WHAT NEEDS TO BE DONE
Return, from the lines below, each one that includes the word "tests".

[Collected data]
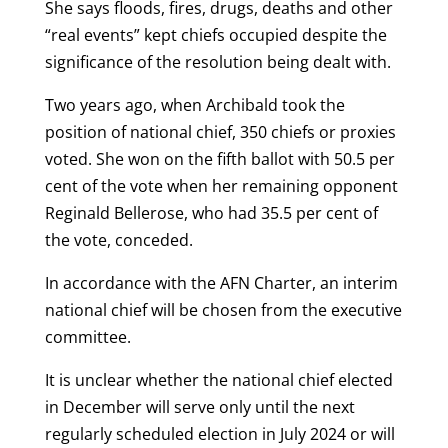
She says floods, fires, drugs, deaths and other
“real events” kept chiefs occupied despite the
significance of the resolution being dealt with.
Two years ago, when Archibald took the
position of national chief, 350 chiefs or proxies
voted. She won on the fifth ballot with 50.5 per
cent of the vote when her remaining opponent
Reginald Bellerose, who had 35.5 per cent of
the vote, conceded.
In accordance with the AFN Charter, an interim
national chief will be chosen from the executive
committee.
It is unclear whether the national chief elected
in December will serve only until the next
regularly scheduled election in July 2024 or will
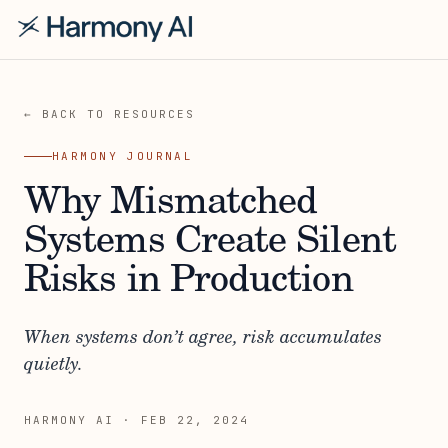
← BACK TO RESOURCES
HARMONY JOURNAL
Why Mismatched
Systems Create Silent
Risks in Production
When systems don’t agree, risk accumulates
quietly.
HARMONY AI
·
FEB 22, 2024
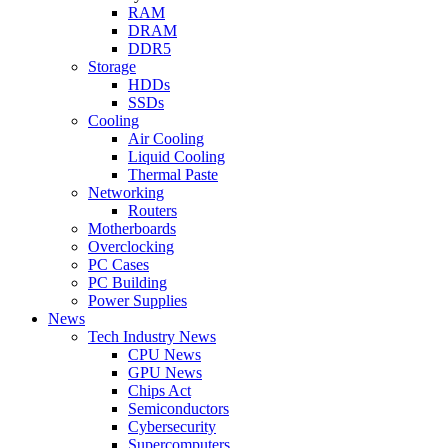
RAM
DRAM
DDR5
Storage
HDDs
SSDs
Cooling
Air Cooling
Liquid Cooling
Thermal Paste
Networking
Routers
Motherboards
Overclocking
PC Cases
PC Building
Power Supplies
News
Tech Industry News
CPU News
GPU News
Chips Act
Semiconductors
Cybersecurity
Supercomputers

---

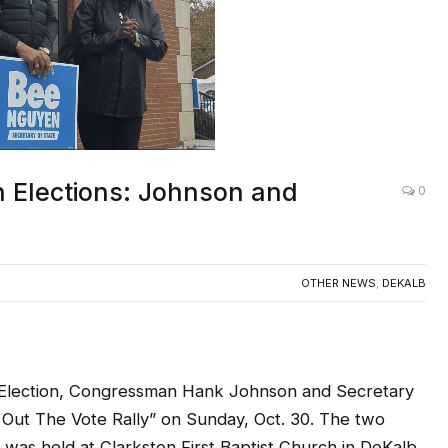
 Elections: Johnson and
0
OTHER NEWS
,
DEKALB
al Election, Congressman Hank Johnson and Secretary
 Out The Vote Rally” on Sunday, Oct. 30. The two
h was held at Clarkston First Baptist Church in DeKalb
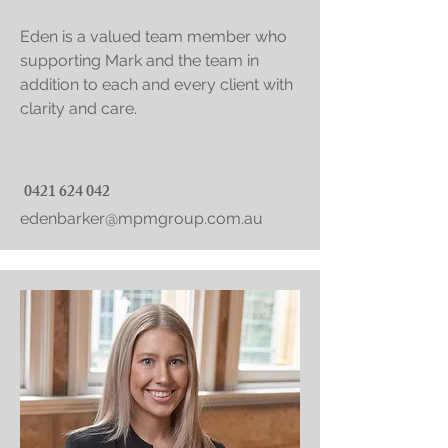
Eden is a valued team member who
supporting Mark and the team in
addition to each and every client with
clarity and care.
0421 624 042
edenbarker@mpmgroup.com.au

...

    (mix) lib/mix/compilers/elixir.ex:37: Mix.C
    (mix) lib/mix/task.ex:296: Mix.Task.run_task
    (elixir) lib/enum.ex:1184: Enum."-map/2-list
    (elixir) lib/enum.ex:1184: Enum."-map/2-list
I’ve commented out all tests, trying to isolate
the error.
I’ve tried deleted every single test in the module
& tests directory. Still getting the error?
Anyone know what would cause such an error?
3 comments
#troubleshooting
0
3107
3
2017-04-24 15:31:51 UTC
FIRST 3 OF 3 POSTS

OUTPUT OF THE TASK
I’ve commented out all tests, trying to isolate
& tests directory. Still getting the error?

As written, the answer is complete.